EXERCISE OBJECTIVE: For each line below that holds "Tiny", return the line as it stands.

*** Opening DATA ***

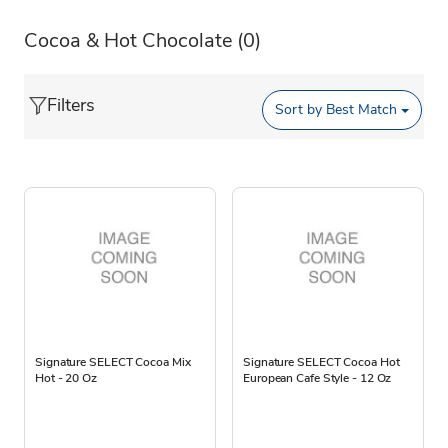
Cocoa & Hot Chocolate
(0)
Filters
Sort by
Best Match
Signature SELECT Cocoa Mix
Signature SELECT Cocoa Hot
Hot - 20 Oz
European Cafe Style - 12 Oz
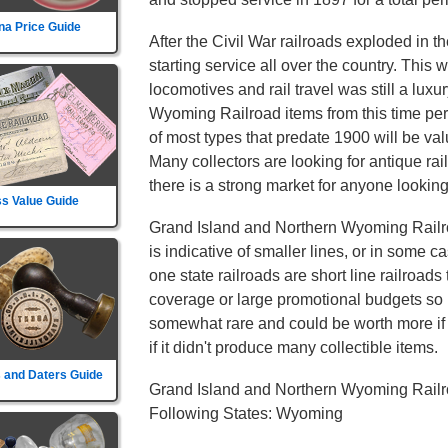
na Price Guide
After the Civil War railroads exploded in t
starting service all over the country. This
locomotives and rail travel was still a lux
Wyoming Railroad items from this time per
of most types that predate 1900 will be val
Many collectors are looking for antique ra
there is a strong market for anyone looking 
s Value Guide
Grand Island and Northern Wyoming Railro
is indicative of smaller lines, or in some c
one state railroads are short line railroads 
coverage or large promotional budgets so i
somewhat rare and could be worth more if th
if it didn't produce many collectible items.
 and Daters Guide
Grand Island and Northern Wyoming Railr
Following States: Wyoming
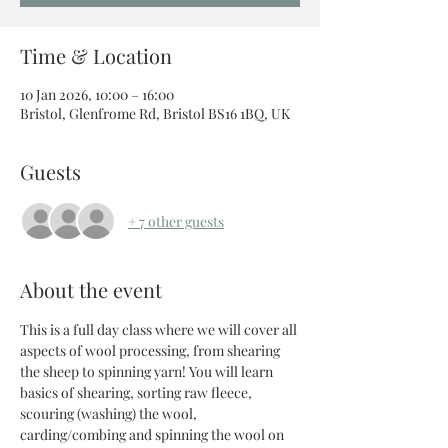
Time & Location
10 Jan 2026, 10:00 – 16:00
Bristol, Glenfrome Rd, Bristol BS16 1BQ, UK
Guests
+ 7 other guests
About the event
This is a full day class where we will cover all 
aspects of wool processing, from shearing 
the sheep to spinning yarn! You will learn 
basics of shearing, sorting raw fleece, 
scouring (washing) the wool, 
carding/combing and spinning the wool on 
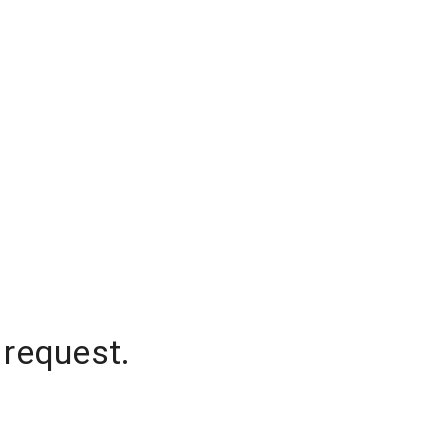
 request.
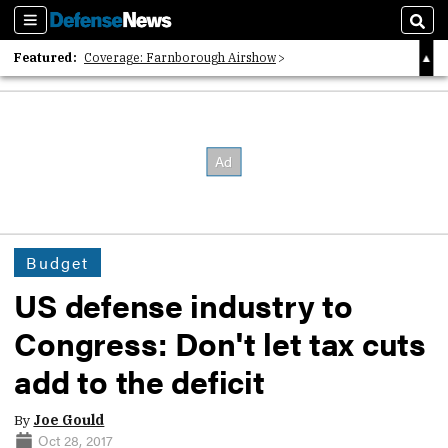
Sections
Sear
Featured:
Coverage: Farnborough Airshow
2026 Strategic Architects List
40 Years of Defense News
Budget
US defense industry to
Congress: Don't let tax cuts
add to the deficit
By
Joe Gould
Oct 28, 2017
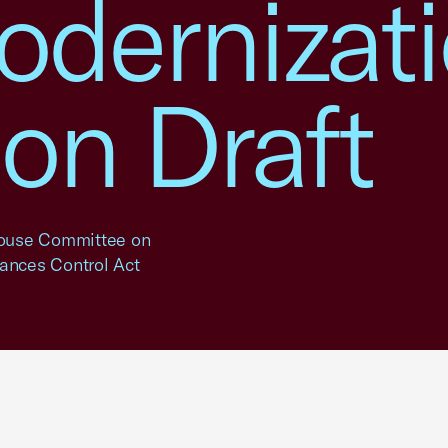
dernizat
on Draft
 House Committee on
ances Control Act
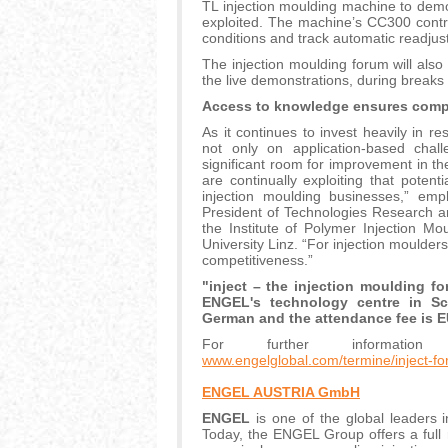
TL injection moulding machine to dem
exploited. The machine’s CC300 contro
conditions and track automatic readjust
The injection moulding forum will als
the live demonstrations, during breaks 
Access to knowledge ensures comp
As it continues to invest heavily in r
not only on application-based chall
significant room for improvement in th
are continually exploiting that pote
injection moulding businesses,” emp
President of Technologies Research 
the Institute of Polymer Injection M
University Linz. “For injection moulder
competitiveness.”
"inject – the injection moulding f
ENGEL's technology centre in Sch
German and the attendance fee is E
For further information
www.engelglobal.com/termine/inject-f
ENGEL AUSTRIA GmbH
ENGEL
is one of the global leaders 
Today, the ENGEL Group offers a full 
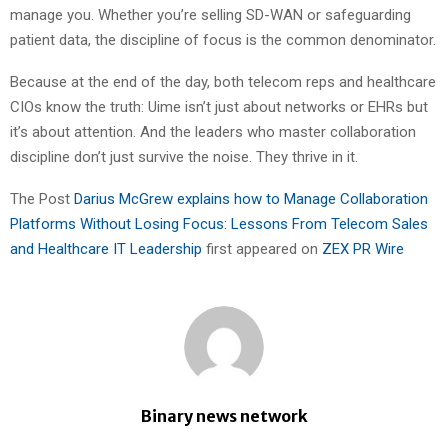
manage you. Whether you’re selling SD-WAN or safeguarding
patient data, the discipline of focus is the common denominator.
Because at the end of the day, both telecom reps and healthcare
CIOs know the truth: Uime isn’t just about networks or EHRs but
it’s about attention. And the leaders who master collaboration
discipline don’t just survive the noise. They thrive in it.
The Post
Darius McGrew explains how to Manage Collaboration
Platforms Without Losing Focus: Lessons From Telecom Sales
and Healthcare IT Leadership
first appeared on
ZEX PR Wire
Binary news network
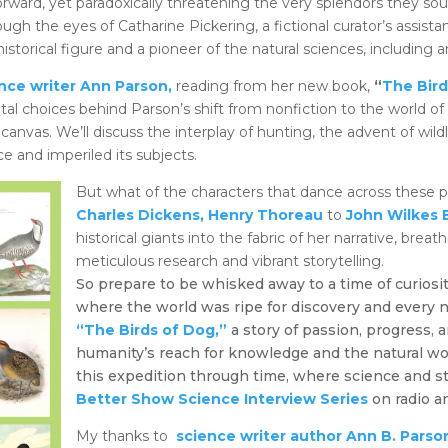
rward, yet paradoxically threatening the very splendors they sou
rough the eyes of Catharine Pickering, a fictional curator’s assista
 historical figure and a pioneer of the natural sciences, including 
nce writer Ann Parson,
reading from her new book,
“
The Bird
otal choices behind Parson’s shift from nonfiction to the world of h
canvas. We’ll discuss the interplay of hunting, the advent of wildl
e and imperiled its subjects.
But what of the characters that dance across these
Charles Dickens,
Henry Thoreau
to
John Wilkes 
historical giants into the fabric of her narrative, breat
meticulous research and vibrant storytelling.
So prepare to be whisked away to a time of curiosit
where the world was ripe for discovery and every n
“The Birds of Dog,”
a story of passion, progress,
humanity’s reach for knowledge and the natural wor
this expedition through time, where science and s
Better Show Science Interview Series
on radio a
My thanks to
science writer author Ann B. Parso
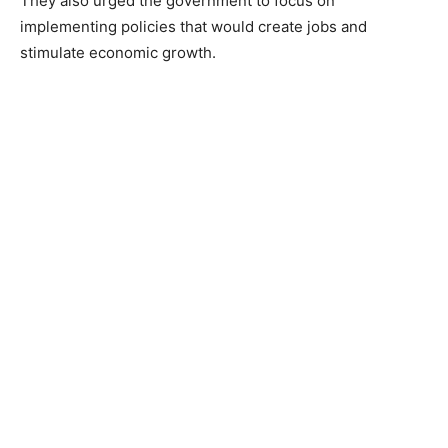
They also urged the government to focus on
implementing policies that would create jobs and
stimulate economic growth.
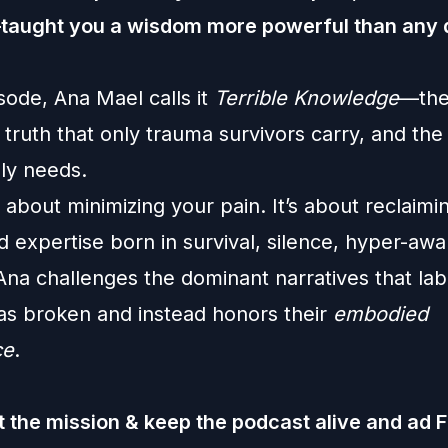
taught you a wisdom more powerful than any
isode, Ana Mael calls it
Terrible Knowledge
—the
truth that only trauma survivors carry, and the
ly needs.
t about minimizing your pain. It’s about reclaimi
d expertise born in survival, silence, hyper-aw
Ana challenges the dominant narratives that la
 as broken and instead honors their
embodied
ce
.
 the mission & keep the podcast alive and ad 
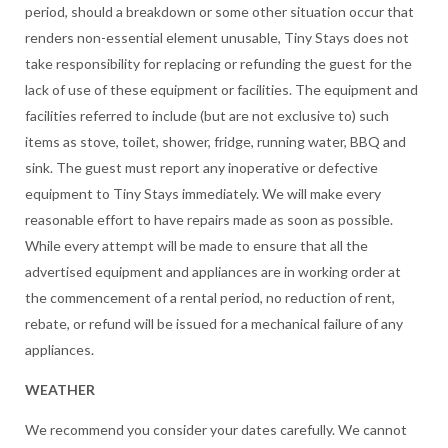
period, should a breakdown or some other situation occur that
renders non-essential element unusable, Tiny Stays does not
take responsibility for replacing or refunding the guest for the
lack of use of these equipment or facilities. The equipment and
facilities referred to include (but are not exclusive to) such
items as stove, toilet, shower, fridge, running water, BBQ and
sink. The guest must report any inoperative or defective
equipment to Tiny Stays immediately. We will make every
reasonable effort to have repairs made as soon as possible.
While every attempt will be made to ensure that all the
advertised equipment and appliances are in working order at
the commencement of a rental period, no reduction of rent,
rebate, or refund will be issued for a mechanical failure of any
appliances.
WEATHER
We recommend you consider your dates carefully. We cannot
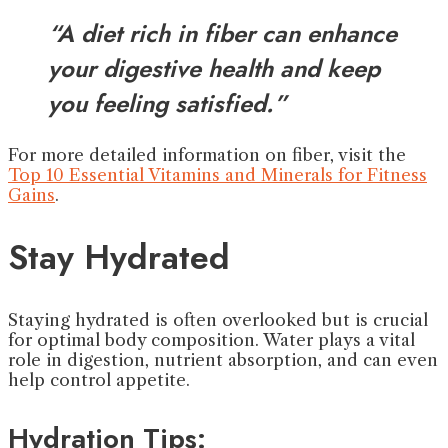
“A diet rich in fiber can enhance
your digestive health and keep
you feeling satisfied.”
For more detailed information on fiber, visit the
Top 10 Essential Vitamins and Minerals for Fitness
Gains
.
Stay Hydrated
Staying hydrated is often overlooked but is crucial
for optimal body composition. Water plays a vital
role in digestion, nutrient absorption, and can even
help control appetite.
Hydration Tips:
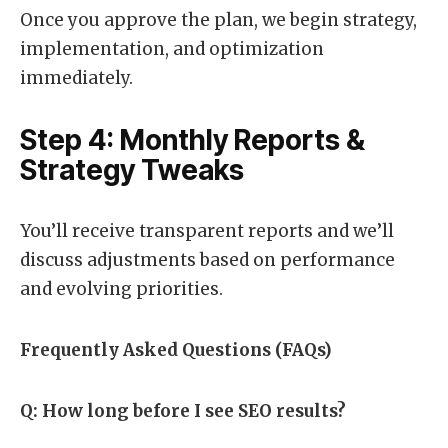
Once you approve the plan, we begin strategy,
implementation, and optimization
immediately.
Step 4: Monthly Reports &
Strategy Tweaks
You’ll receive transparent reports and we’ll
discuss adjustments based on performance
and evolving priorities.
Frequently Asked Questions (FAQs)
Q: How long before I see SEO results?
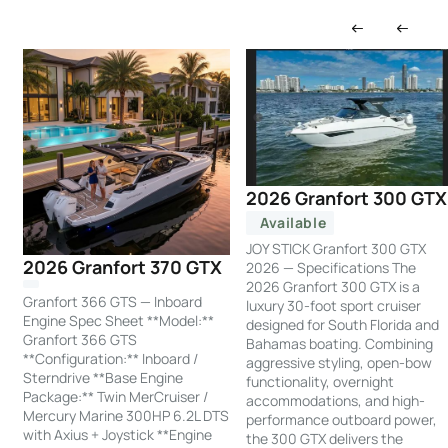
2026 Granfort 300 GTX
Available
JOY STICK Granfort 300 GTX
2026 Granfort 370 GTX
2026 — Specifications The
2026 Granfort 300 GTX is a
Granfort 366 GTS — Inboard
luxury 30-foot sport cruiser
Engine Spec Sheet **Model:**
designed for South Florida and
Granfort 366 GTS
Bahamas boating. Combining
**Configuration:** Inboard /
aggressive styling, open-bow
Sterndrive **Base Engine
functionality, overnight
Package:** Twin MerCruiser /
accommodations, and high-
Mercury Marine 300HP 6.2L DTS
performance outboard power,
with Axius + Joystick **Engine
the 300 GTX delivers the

*** Closing DATA ***

ANSWER BOX:
renders non-essential element unusable, Tiny Stays does not
equipment to Tiny Stays immediately. We will make every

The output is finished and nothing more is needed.